Rattrapage express

Ma « rentrée » parisienne en trente lignes. Avec retard.
Juste quelques éclats, histoire de reprendre un peu la main avant de foncer dans le dur du Festival d’Automne.

De la musique surtout.

Philharmonie, Boston Symphony Orchestra
HP

Les plaisirs de septembre, à la Philharmonnie ; comment dire Andris Nelsons arrivant presque en courant, si jeune, heureux, dynamique, à la tête du Boston Symphony Orchestra, pour bisser la dernière partie, enthousiasmante, de la splendide symphonie n°10 de Chostakovitch ; la surprise de trouver un petit motif de 7 notes du Chevalier à la Rose dans le chant agreste de la IVe symphonie de Mahler, sous la direction de Philippe Jordan, venu en voisin, avec l’orchestre de l’Opéra. L’atmosphère musicale lumineuse qui se créée à chaque concert, dans cette salle, si elle n’est pas décrite dès le lendemain, échappe à l’écriture, s’éparpille comme un paysage marin, en notes, en tourbillons, en vagues, en gerbes, en gouttes et filets d’eau sonore, en sensations, mémoires, enchaînements, surprises ou rencontres attendues, plus ou moins adossées aux écoutes précédentes, et pourtant toujours transformées.

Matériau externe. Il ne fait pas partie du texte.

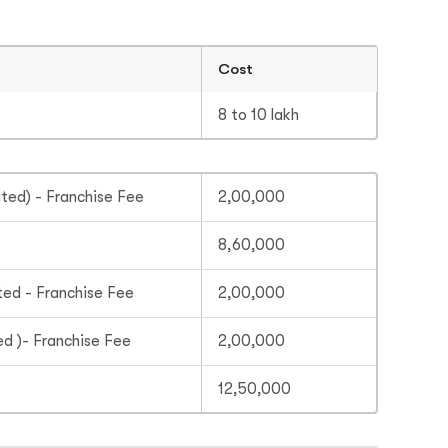
Cost
8 to 10 lakh
ed) - Franchise Fee
2,00,000
8,60,000
ed - Franchise Fee
2,00,000
d )- Franchise Fee
2,00,000
12,50,000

Le Freischütz, donné en version de concert au Théâtre des Champs Élysées, a adopté une couleur franchement politique par la transposition des dialogues en une sorte de monologue confié, à Samiel, au diable en personne, excitant Kaspar (magnifique Dimitri Ivashchenko) et Max aux plaisirs de la chasse pour ce qu’ils sont, la version mortelle d’un type de relation (amour, guerre, rivalité, soumission) qui peut tomber sur les humains. Plaisir d’une musique en pleine inventivité, en pleine transformation, qui s’inscrit à la suite de l’innovation de Fidelio.

Ariane à Naxos, malgré la défection, qui devient fréquente, de la charmante Anja Harteros, m’a donné le plaisir d’entendre, non mis en scène, l’opéra de Richard Strauss. On se concentrait mieux ainsi sur le brillant merveilleux et le hardi patchwork de la musique, ensorcelante d’un bout à l’autre, les vocalises inouïes de Zerbinetta (Brenda Rae), les plaintes d’Ariane (Amber Wagner) abandonnée, désirant la mort.
La veinarde ! À la place de ce crétin de Thésée, c’est la coqueluche mondiale des ténors - justifiée -, c’est Jonas Kaufmann qui débarque, il est le dieu Bacchus étourdi lui-même par Circé, survenu au centre de l’orchestre, avec sa voix indépassable, étrangeté absolue parmi les humains de l’Île, et, séduit, il la conduit à nouveau à la vie. J’en ai tout à fait oublié l’asence d’Harteros.

Au théâtre, une erreur, une vraie erreur : l’adaptation la deuxième grande pièce de ce pauvre Schiller (Kabale und Liebe), mise en scène par Yves Beaunesne et en tournée, à Malakoff : faire d’un drame romantique, politique et social, une sorte de bouilie-farce, dans une adaptation lamentablement XXIe siècle sur le plan des dialogues, ou XIXe passe-partout avec un zest de XXe sur le plan des costumes, n’ est pas pardonnable. Presque tous disaient assez mal un texte rendu incompréhensible, souvent vulgaire, forcé, sauf le jeune homme (Thomas Condemine) qui jouait Ferdinand : il était charmant et très bon comédien, mais à lui seul, il ne sauvait pas le parti désolant de faire jouer une œuvre fondatrice du romantisme allemand XVIII (le Sturm und Drang tout de même !), comme un semi-vaudeville mal ficelé. Je suis partie après une heure et quart difficile et pour en éviter encore bien davantage.

A bientôt des nouvelles du Roi Lear, j’y vais dimanche prochain.